(Data records)
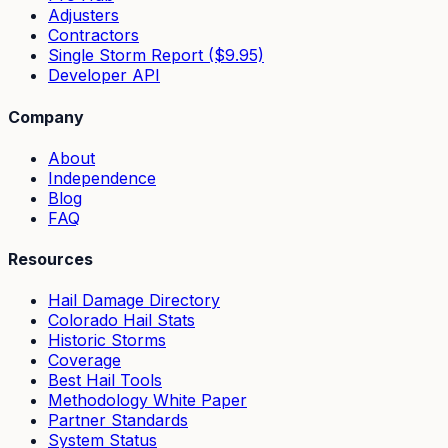
Adjusters
Contractors
Single Storm Report ($9.95)
Developer API
Company
About
Independence
Blog
FAQ
Resources
Hail Damage Directory
Colorado Hail Stats
Historic Storms
Coverage
Best Hail Tools
Methodology White Paper
Partner Standards
System Status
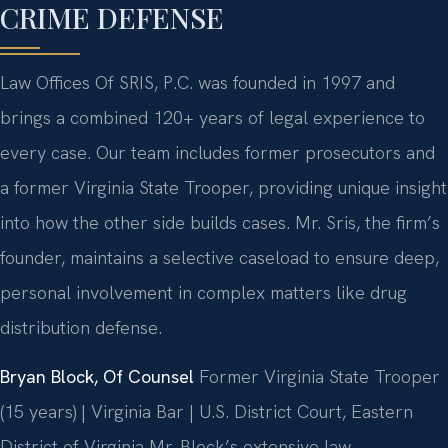
CRIME DEFENSE
Law Offices Of SRIS, P.C. was founded in 1997 and
brings a combined 120+ years of legal experience to
every case. Our team includes former prosecutors and
a former Virginia State Trooper, providing unique insight
into how the other side builds cases. Mr. Sris, the firm’s
founder, maintains a selective caseload to ensure deep,
personal involvement in complex matters like drug
distribution defense.
Bryan Block, Of Counsel
Former Virginia State Trooper
(15 years) | Virginia Bar | U.S. District Court, Eastern
District of Virginia
Mr. Block’s extensive law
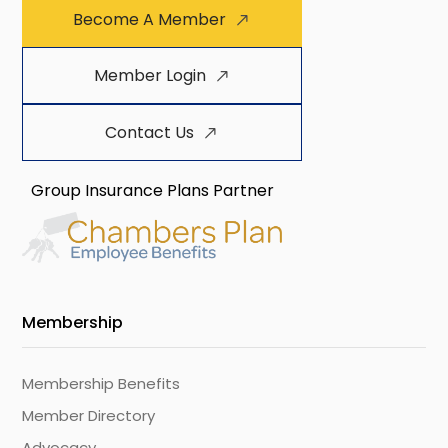
Become A Member
Member Login
Contact Us
Group Insurance Plans Partner
Membership
Membership Benefits
Member Directory
Advocacy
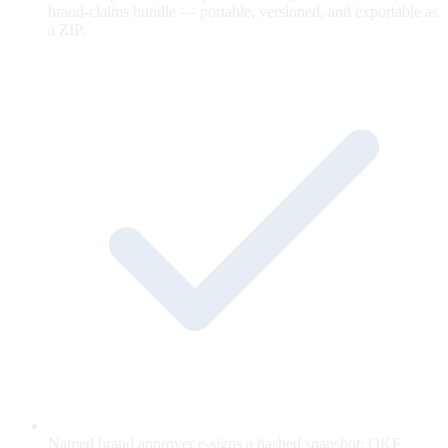
brand-claims bundle — portable, versioned, and exportable as
a ZIP.
Named brand approver e-signs a hashed snapshot; OKF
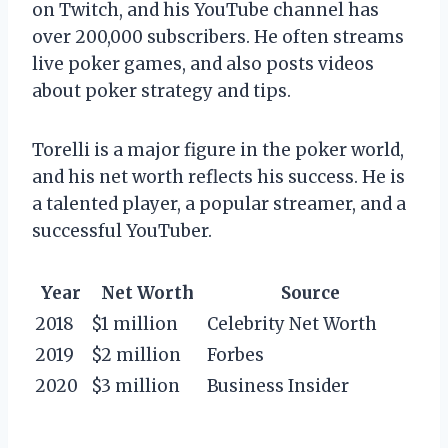
on Twitch, and his YouTube channel has
over 200,000 subscribers. He often streams
live poker games, and also posts videos
about poker strategy and tips.
Torelli is a major figure in the poker world,
and his net worth reflects his success. He is
a talented player, a popular streamer, and a
successful YouTuber.
Year
Net Worth
Source
2018
$1 million
Celebrity Net Worth
2019
$2 million
Forbes
2020
$3 million
Business Insider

■ **WHAT IS BEING ASKED**
Without the pictures, give every line above again exactly.

■ **FINISHED TASK**
Adjusters
Contractors
Single Storm Report ($9.95)
Developer API
Company
About
Independence
Blog
FAQ
Resources
Hail Damage Directory
Colorado Hail Stats
Historic Storms
Coverage
Best Hail Tools
Methodology White Paper
Partner Standards
System Status
CRIME DEFENSE
Law Offices Of SRIS, P.C. was founded in 1997 and
brings a combined 120+ years of legal experience to
every case. Our team includes former prosecutors and
a former Virginia State Trooper, providing unique insight
into how the other side builds cases. Mr. Sris, the firm’s
founder, maintains a selective caseload to ensure deep,
personal involvement in complex matters like drug
distribution defense.
Bryan Block, Of Counsel
Former Virginia State Trooper
(15 years) | Virginia Bar | U.S. District Court, Eastern
District of Virginia
Mr. Block’s extensive law
Become A Member
Member Login
Contact Us
Group Insurance Plans Partner
Membership
Membership Benefits
Member Directory
Advocacy
brand-claims bundle — portable, versioned, and exportable as
a ZIP.
Named brand approver e-signs a hashed snapshot; OKF
on Twitch, and his YouTube channel has
over 200,000 subscribers. He often streams
live poker games, and also posts videos
about poker strategy and tips.
Torelli is a major figure in the poker world,
and his net worth reflects his success. He is
a talented player, a popular streamer, and a
successful YouTuber.
Year
Net Worth
Source
2018
$1 million
Celebrity Net Worth
2019
$2 million
Forbes
2020
$3 million
Business Insider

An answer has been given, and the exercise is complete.